Elle regarda encore Elizabeth. Elle ne fera jamais une bonne gouvernante, mais elle ferait sans doute une bonne épouse, pourvu qu'on lui trouve un mari bien assorti. Ses talents n'avaient rien d'exceptionnel, mais son caractère était intègre. Avant que sa famille ne l'eût reniée, elle était destinée à épouser un gentilhomme et avait reçu une éducation en conséquence. Bien sûr, cette éducation n'avait pas été aussi formelle qu'elle aurait dû l'être, mais elle était capable de tenir une maison et était préparée à être maîtresse d'un domaine, quel que fût sa taille. Contrairement à Anne. Elle sursauta. D'où cette pensée venait-elle ?
Soudain, elle vit tout ce qu'elle avait refusée de reconnaître depuis que son neveu avait atteint sa majorité : jamais il n'épouserait sa fille. Si tel avait été son choix, il aurait déjà agi. Anne, quant à elle, ne semblait pas s'en soucier. Lady Catherine fut frappée par le déplaisant soupçon que sa fille eût pu feindre sa récente faiblesse en vue d'éviter une rencontre avec son cousin. Comme cela était contrariant ! Peut-être était-il temps, cependant, de cesser de s'accrocher à ce rêve. Tous ces projets faits au-dessus de berceaux pourraient bien avoir été faits en vain. Elle soupira.
Ses pensées revinrent à Miss Bennet. Quels jeunes gens connaissait-elle qui étaient en quête d'une épouse, qu'ils en aient ou non conscience ? Mis à part ses neveux, évidemment. Elle allait les écarter, quand elle réalisa qu'elle souhaitait garder une sorte de lien avec Elizabeth. Une telle chose serait plus commode si la jeune fille devenait sa nièce : que diraient ses connaissances si il était su qu'elle échangeait des lettres avec une jeune femme dont la position en société était insignifiante?

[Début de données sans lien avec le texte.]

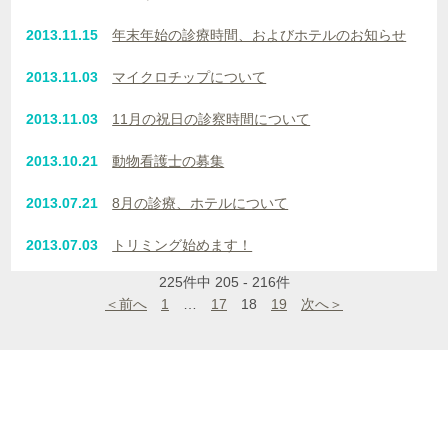
2013.11.15
年末年始の診療時間、およびホテルのお知らせ
2013.11.03
マイクロチップについて
2013.11.03
11月の祝日の診察時間について
2013.10.21
動物看護士の募集
2013.07.21
8月の診療、ホテルについて
2013.07.03
トリミング始めます！
225件中 205 - 216件
＜前へ
1
…
17
18
19
次へ＞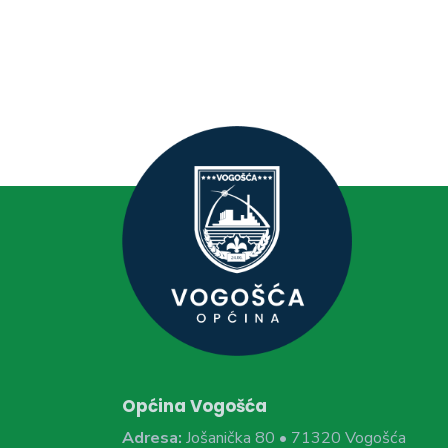
Općina Vogošća
Adresa:
Jošanička 80 • 71320 Vogošća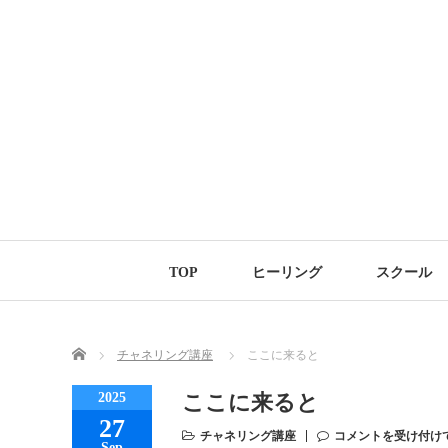
TOP
ヒーリング
スクール
Home
チャネリング講座
ここに来ると
2025
ここに来ると
27
チャネリング講座
コメントを受け付け
Sep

Elle entreprit de déterminer si Elizabeth pourrait convenir à l'un de ses neveux et, rapidement, décida que le cadet de son frère ne ferait pas l'affaire, car il tenait trop à son mode de vie pour se permettre de ne pas épouser une héritière, et elle ne pourrait pas doter la jeune fille. Les deux autres, en revanche, étaient assez riches pour épouser quiconque leur plairait. Lady Catherine décida qu'elle observerait comment s'entendaient les jeunes gens avant de tirer une quelconque conclusion ; dans l'immédiat, elle avait l'intention d'en apprendre davantage sur sa protégée.
« Si nous parlions lecture, Miss Bennet? »

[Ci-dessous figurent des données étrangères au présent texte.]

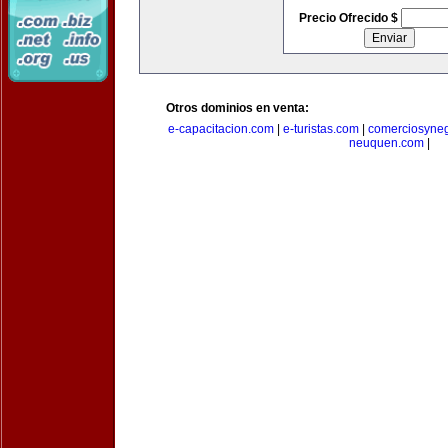
Precio Ofrecido $
Otros dominios en venta:
e-capacitacion.com
|
e-turistas.com
|
comerciosyne
neuquen.com
|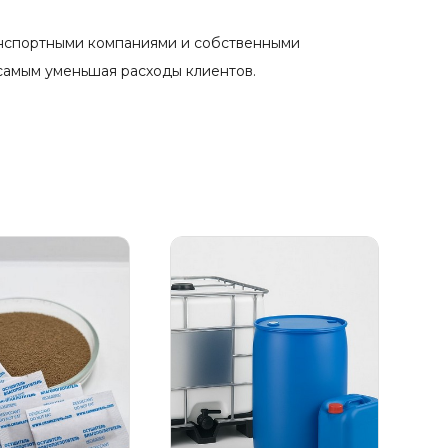
анспортными компаниями и собственными
 самым уменьшая расходы клиентов.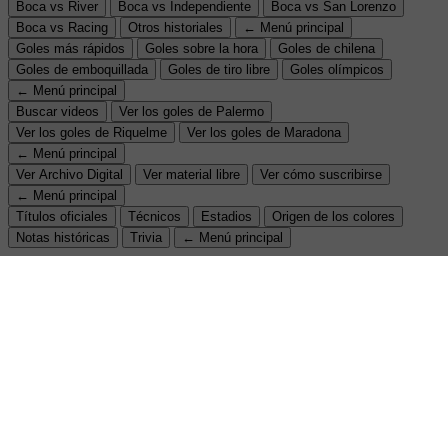
Boca vs River
Boca vs Independiente
Boca vs San Lorenzo
Boca vs Racing
Otros historiales
← Menú principal
Goles más rápidos
Goles sobre la hora
Goles de chilena
Goles de emboquillada
Goles de tiro libre
Goles olímpicos
← Menú principal
Buscar videos
Ver los goles de Palermo
Ver los goles de Riquelme
Ver los goles de Maradona
← Menú principal
Ver Archivo Digital
Ver material libre
Ver cómo suscribirse
← Menú principal
Títulos oficiales
Técnicos
Estadios
Origen de los colores
Notas históricas
Trivia
← Menú principal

Elles avaient traversé des bois, des pâtures, et des champs pendant ce qui paraissait des heures depuis que Lady Catherine avait annoncé qu'elles étaient entrées sur les terres de son neveu. Elizabeth jeta un regard à Dawson, qui somnolait à côté d'elle, avant de fixer Lady Catherine qui était assise sereinement au milieu de sa banquette.
« Arrivons-nous bientôt ? »
Sa seigneurie la regarda avec un sourire condescendant.

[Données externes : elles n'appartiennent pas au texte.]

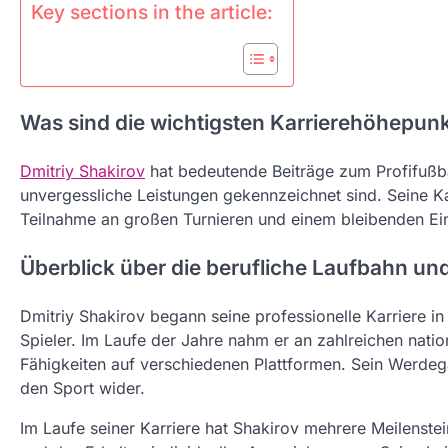
Key sections in the article:
Was sind die wichtigsten Karrierehöhepunk
Dmitriy Shakirov
hat bedeutende Beiträge zum Profifußbal
unvergessliche Leistungen gekennzeichnet sind. Seine K
Teilnahme an großen Turnieren und einem bleibenden Einf
Überblick über die berufliche Laufbahn un
Dmitriy Shakirov begann seine professionelle Karriere in 
Spieler. Im Laufe der Jahre nahm er an zahlreichen natio
Fähigkeiten auf verschiedenen Plattformen. Sein Werdeg
den Sport wider.
Im Laufe seiner Karriere hat Shakirov mehrere Meilenste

« N'ayez crainte, nous arriverons avant la nuit. Glissant gracieusement sur un côté, elle ajouta: Venez, asseyez-vous près de moi. Vous aurez une meilleure vue de la maison lorsque nous nous en approcherons. »
Elizabeth s'assit sur le siège ainsi libéré et contempla le paysage. Une minute plus tard, la voiture commença à descendre, et lorsqu'elle tourna, Elizabeth en eut le souffle coupé. Depuis sa place, elle avait une vue splendide sur l'autre côté de la vallée, là où la demeure était construite. Cette dernière était aussi belle que le parc dans lequel elle était sise, et ils se mettaient mutuellement en valeur. Elizabeth ne pouvait détourner le regard.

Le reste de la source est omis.